Il vicesegretario: «Io il Tatarella della Lega? È un complimento»

Venerdì 18 Settembre 2020, 13:13

Onorevole Giancarlo Giorgetti, vicesegretario della Lega e responsabile Esteri, quale sfida rappresentano le regionali pugliesi per il partito, prima forza della coalizione alle ultime Europee?
«Le regionali sono un voto di radicamento. Per la Lega, che punta sul rapporto con la propria terra e che rappresenta le istanze che vengono dal basso, è un passaggio fondamentale. Sentiamo l’affetto della gente, le piazze stracolme per le manifestazioni di Salvini lo dimostrano e ci hanno anche sorpreso».

Come interpreterete questa sintonia popolare?
«Con una politica responsabile, nell’esclusivo interesse nei pugliesi».

Il Carroccio, secondo alcune letture, fa il pieno nelle periferie. In questa campagna elettorale avete scelto di dialogare con il mondo produttivo e industriale. Quale visione guida questo percorso?
«Non c’è sviluppo senza lavoro. E il lavoro non lo fanno le leggi e i decreti legge. E tendenzialmente non lo fa lo Stato. Il lavoro lo fanno gli imprenditori, coloro che in qualche modo rischiano mettendosi in gioco, le partite Iva, le nuove partite Iva dei giovani e coloro che non dovrebbero essere scoraggiati dalla burocrazia. Lo sviluppo nasce dal lavoro e il lavoro nasce dall’iniziativa individuale, non da Mamma-Stato».

Il dossier ex Ilva?
«Ascoltiamo roboanti dichiarazioni rispetto alla svolta verde.
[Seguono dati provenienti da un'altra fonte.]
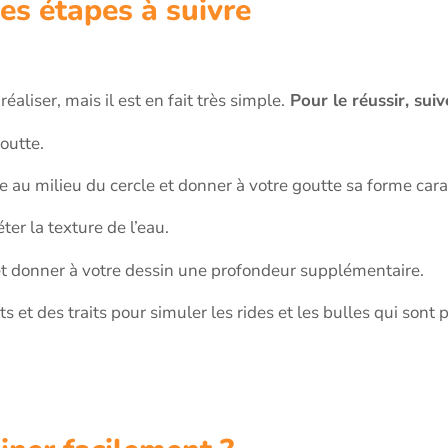
les étapes à suivre
éaliser, mais il est en fait très simple.
Pour le réussir, suiv
outte.
e au milieu du cercle et donner à votre goutte sa forme cara
ter la texture de l’eau.
 et donner à votre dessin une profondeur supplémentaire.
et des traits pour simuler les rides et les bulles qui sont 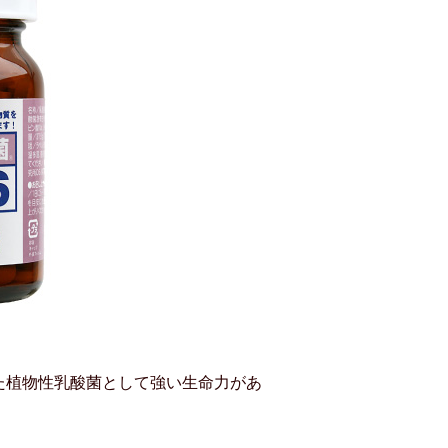
た植物性乳酸菌として強い生命力があ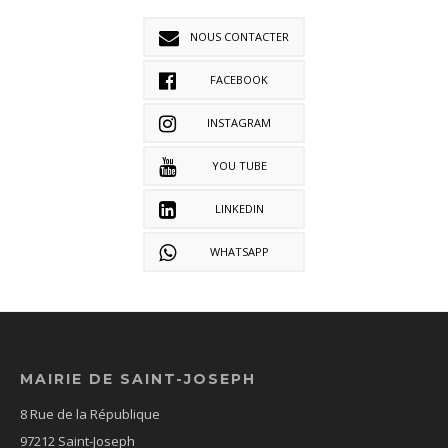
NOUS CONTACTER
FACEBOOK
INSTAGRAM
YOU TUBE
LINKEDIN
WHATSAPP
MAIRIE DE SAINT-JOSEPH
8 Rue de la République
97212 Saint-Joseph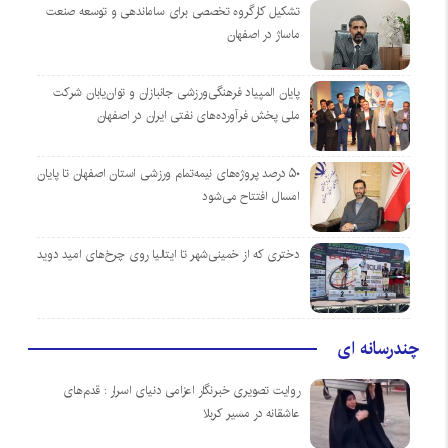
تشکیل کارگروه تخصصی برای ساماندهی و توسعه صنعت
ماساژ در اصفهان
پایان المپیاد فرهنگی‌ورزشی جانبازان و توان‌یابان شرکت
ملی پخش فرآورده‌های نفتی ایران در اصفهان
۵۰ درصد پروژه‌های نیمه‌تمام ورزشی استان اصفهان تا پایان
امسال افتتاح می‌شود
دختری که از خمینی‌شهر تا ایتالیا روی چرخ‌های امید دوید
چندرسانه ای
روایت تصویری خبرنگار اعزامی دنیای اسرار : قدم‌های
عاشقانه در مسیر کربلا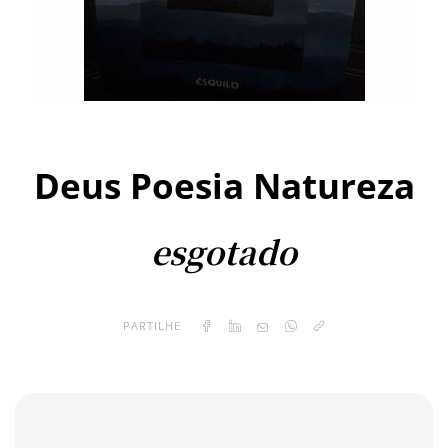
Deus Poesia Natureza
PARTILHE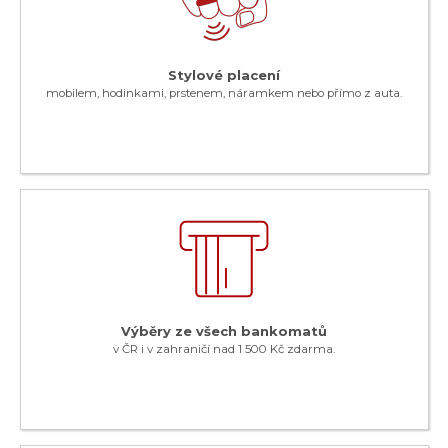
Stylové placení
mobilem, hodinkami, prstenem, náramkem nebo přímo z auta.
Výběry ze všech bankomatů
v ČR i v zahraničí nad 1 500 Kč zdarma.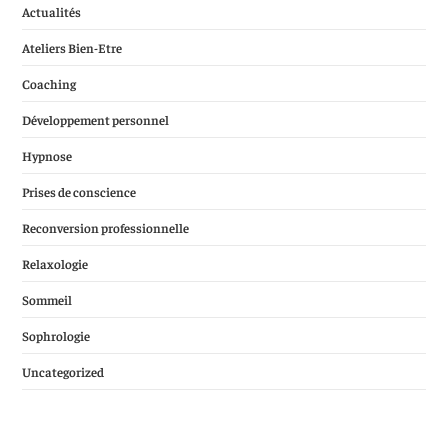
Actualités
Ateliers Bien-Etre
Coaching
Développement personnel
Hypnose
Prises de conscience
Reconversion professionnelle
Relaxologie
Sommeil
Sophrologie
Uncategorized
L’acciaio è strategico e ci vuole una visione sistemica. Se si decidesse davvero di fare il ponte sullo Stretto in acciaio, l’ex Ilva lavorerebbe cinque anni solo per questa grande opera. Lo dico come provocazione. Gli interventi che deve fare lo Stato per garantire gli investimenti con chi c’è o chi ci vorrebbe essere, vanno calibrati in un quadro di lungo termine, non semplicemente con una sparata elettorale di questi tempi frequente. Il Recovery fund può aiutare, ma con le idee chiare sulla proiezione futura».

Il caso Banca Popolare di Bari. Emiliano ipotizza l’ingresso della Regione nel capitale sociale dell’istituto. Che ne pensa?
«Queste proposte, fatte a tre giorni dal voto, su temi così delicati come le banche, sono da evitare per persone che hanno responsabilità. Non so cosa gli abbia detto il ministro Gualtieri, che cura il dossier, e soprattutto cosa ne pensa la Banca centrale europea… È importante e fondamentale per l’economia pugliese e del Sud avere banche sane, che facciano banca nel senso proprio e aiutino le imprese a produrre e le famiglie nei consumi. L’azionariato pubblico è qualcosa che lascia aperto spazio a politiche clientelari, non funzionali ad un corretto esercizio del credito. Discuterne a tre giorni dalle elezioni puzza un po’ di bruciato».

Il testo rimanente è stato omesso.